As much as I love making mesh objects in-world with Mesh Studio there's one issue with this approach (and it's an issue with the approach, not really with Mesh Studio itself) that can be a bit of a pain: keeping mesh faces the same across each LOD level.

When I'm making something with Mesh Studio I have this approach (with appropriate resolution tweaks along the way):
  1. Make and texture the source linkset that's exactly how the final mesh will look.
  2. Shift copy it, remove any faces that I can afford to lose for the next LOD level down.
  3. Shift copy #2 and start to remove more faces and even whole prims.
  4. Shift copy #3 and really go crazy on removing prims and faces while keeping the same overall shape and, of course, the same number of texture and tint combinations (for those who don't know, a texture+tint combo defines a face in the resulting mesh).
The problem with this approach is that, as you start to remove faces, and especially as you start to remove prims, it's possible that you'll change the order in which the Mesh Studio script will encounter a texture+tint pair. This means, in turn, that in one of the resulting mesh objects (which are uploaded in the LOD slots in the uploader) can have the mesh faces appear to have the wrong textures.
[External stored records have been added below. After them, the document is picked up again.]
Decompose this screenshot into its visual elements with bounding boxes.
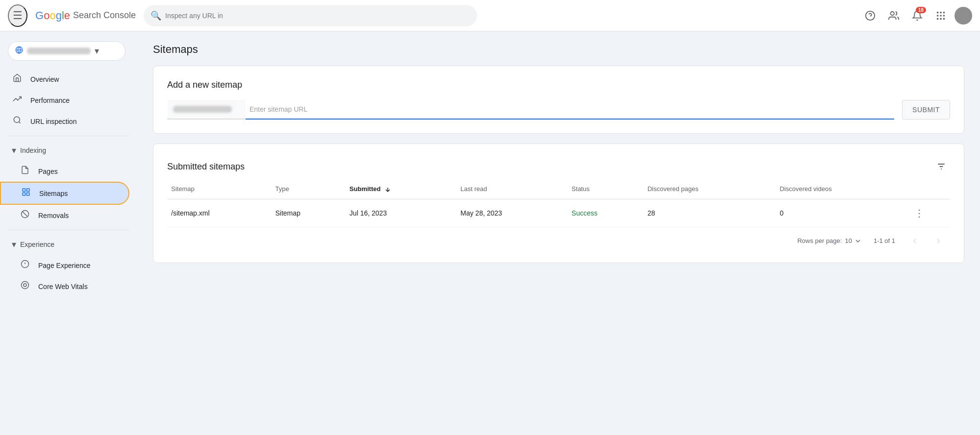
notification-count: 18 (916, 7, 926, 13)
rows-per-page-label: Rows per page: (797, 237, 842, 244)
search-bar-container: 🔍 (144, 5, 477, 26)
cell-sitemap: /sitemap.xml (167, 199, 272, 227)
sitemaps-table-header: Submitted sitemaps (167, 158, 950, 175)
sidebar-divider-1 (8, 136, 129, 136)
sidebar-item-performance[interactable]: Performance (0, 90, 129, 111)
rows-per-page-value: 10 (845, 237, 852, 244)
submit-button[interactable]: SUBMIT (902, 100, 950, 120)
col-submitted[interactable]: Submitted (346, 179, 456, 199)
svg-point-11 (943, 18, 945, 20)
page-title: Sitemaps (153, 43, 964, 56)
sidebar-item-url-inspection[interactable]: URL inspection (0, 111, 129, 132)
property-icon (15, 46, 23, 56)
layout: ▾ Overview Performance (0, 31, 980, 435)
search-input[interactable] (144, 5, 477, 26)
col-discovered-videos: Discovered videos (776, 179, 910, 199)
pagination-info: 1-1 of 1 (874, 237, 895, 244)
cell-discovered-pages: 28 (644, 199, 776, 227)
search-icon: 🔍 (151, 10, 161, 21)
sidebar-item-page-experience-label: Page Experience (38, 262, 91, 269)
svg-point-8 (943, 15, 945, 17)
home-icon (12, 73, 23, 85)
sidebar-item-overview[interactable]: Overview (0, 69, 129, 90)
pagination-next[interactable] (930, 233, 946, 249)
svg-rect-17 (27, 189, 29, 191)
apps-button[interactable] (931, 6, 951, 25)
sitemap-url-input[interactable] (246, 100, 894, 120)
pages-icon (20, 166, 30, 177)
avatar[interactable] (955, 7, 972, 24)
sidebar-item-pages[interactable]: Pages (0, 161, 129, 182)
property-selector[interactable]: ▾ (8, 41, 126, 61)
col-actions (910, 179, 950, 199)
submitted-sitemaps-title: Submitted sitemaps (167, 162, 932, 172)
svg-point-9 (937, 18, 939, 20)
sidebar-item-pages-label: Pages (38, 168, 58, 175)
col-type: Type (272, 179, 346, 199)
svg-point-2 (891, 11, 894, 15)
sidebar-item-sitemaps-label: Sitemaps (39, 190, 68, 197)
sidebar-item-page-experience[interactable]: Page Experience (0, 255, 129, 276)
sidebar-item-core-web-vitals[interactable]: Core Web Vitals (0, 276, 129, 297)
svg-line-21 (23, 212, 28, 217)
help-button[interactable] (860, 6, 880, 25)
sidebar-item-overview-label: Overview (30, 75, 59, 83)
pagination-prev[interactable] (907, 233, 923, 249)
sidebar-section-indexing[interactable]: ▾ Indexing (0, 140, 137, 161)
notifications-button[interactable]: 18 (907, 6, 927, 25)
sidebar-item-removals[interactable]: Removals (0, 205, 129, 226)
sitemaps-icon (21, 188, 31, 199)
rows-per-page-select[interactable]: 10 (845, 237, 861, 245)
main-content: Sitemaps Add a new sitemap SUBMIT Submit… (137, 31, 980, 435)
sidebar-item-url-inspection-label: URL inspection (30, 118, 76, 125)
sitemap-prefix-blurred (173, 106, 232, 113)
sidebar-divider-2 (8, 230, 129, 230)
table-row: /sitemap.xml Sitemap Jul 16, 2023 May 28… (167, 199, 950, 227)
topbar-right: 18 (860, 6, 972, 25)
rows-select-chevron (854, 237, 862, 245)
svg-point-4 (940, 11, 942, 13)
cell-more[interactable]: ⋮ (910, 199, 950, 227)
topbar: ☰ Google Search Console 🔍 (0, 0, 980, 31)
add-sitemap-title: Add a new sitemap (167, 80, 950, 90)
sidebar-item-core-web-vitals-label: Core Web Vitals (38, 283, 88, 290)
property-name (27, 48, 91, 54)
col-discovered-pages: Discovered pages (644, 179, 776, 199)
svg-point-26 (24, 284, 26, 287)
sidebar-section-experience[interactable]: ▾ Experience (0, 234, 137, 255)
manage-users-button[interactable] (884, 6, 904, 25)
menu-button[interactable]: ☰ (8, 4, 27, 27)
sidebar-section-indexing-label: Indexing (20, 146, 46, 154)
sidebar-item-removals-label: Removals (38, 212, 69, 219)
cell-status: Success (568, 199, 644, 227)
url-inspection-icon (12, 116, 23, 127)
core-web-vitals-icon (20, 281, 30, 292)
experience-chevron: ▾ (12, 239, 16, 250)
cell-discovered-videos: 0 (776, 199, 910, 227)
logo: Google Search Console (35, 9, 136, 22)
add-sitemap-card: Add a new sitemap SUBMIT (153, 66, 964, 134)
sidebar-item-sitemaps[interactable]: Sitemaps (0, 182, 129, 205)
svg-rect-19 (23, 193, 25, 195)
add-sitemap-row: SUBMIT (167, 100, 950, 120)
svg-line-15 (19, 121, 20, 123)
svg-point-7 (940, 15, 942, 17)
property-dropdown-arrow: ▾ (95, 46, 99, 56)
sidebar-item-performance-label: Performance (30, 97, 70, 104)
col-last-read: Last read (456, 179, 568, 199)
svg-point-14 (14, 117, 20, 122)
filter-button[interactable] (932, 158, 950, 175)
sidebar: ▾ Overview Performance (0, 31, 137, 435)
submitted-sitemaps-card: Submitted sitemaps Sitemap Type Sub (153, 144, 964, 263)
svg-point-3 (937, 11, 939, 13)
svg-rect-18 (27, 193, 29, 195)
row-more-button[interactable]: ⋮ (914, 208, 924, 218)
col-status: Status (568, 179, 644, 199)
svg-point-5 (943, 11, 945, 13)
svg-point-10 (940, 18, 942, 20)
cell-last-read: May 28, 2023 (456, 199, 568, 227)
indexing-chevron: ▾ (12, 145, 16, 156)
performance-icon (12, 95, 23, 106)
cell-type: Sitemap (272, 199, 346, 227)
removals-icon (20, 210, 30, 221)
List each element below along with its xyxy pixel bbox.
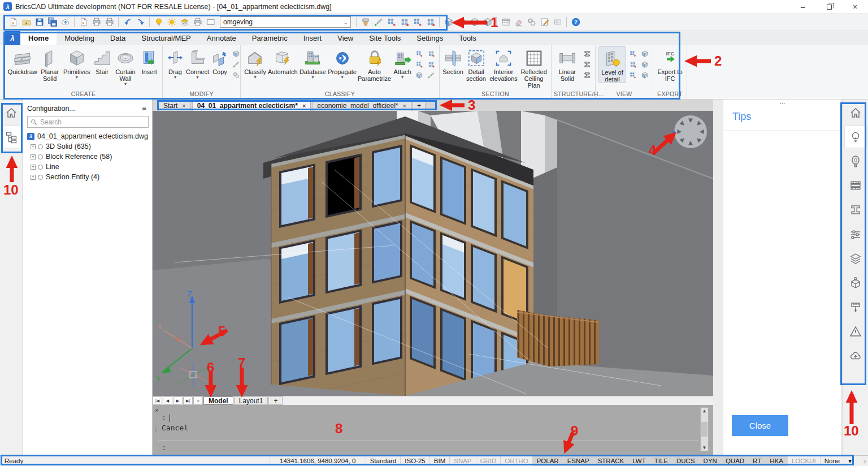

Mostly this isn't a problem -- the lowest LOD should only really be visible from such a distance as to make textures a bit of a moot point. Thing is I've noticed, with recent Firestorms (for example), that a mesh object can sometimes get "stuck" at the lowest LOD when it first comes into view after being obscured by another large object. That in itself is a bit of a bother but it's made all the more worse if textures appear to get swapped.

So, with all that in mind, I got to thinking that I should be able to script something to help with this. While I wouldn't really be able to script my way out of the problem, I might be able to make a tool that lets me compare each of the linksets and ensure that the texture+tint combinations are all first encountered in the same order.

And then I realised that this script that I wrote later on last year more or less did the trick. The only problem with it was that the output didn't quite lend itself to easily scanning over the results and visually comparing them. So I made a few tweaks and the result is this:

First off I've made use of modern viewers' ability to hyperlink text, like this:

[http://www.google.com/ Visit Google]

Which, in local, results in:

Visit Google

Using this I've made the UUID of the texture just be the UUID while still being a hyperlink so you can view the texture online.

Secondly, I've stored the results and then try and output them in a single llOwnerSay. I say "try"... if the output will end up being too low so as to blow the 1024 limit, I then fall back to doing it line-by-line (I'm almost tempted, at this point, to do the whole thing via llHTTPResponse).

Finally, just for kicks, the colour data is now shown as RGB and it also links to a site that shows the colour.

The result of all of this is that, whereas the output of the old version of the script looked like this:

The new version looks like this:

When comparing two objects to check that the lists are the same I'm finding the latter a lot easier to quickly scan over.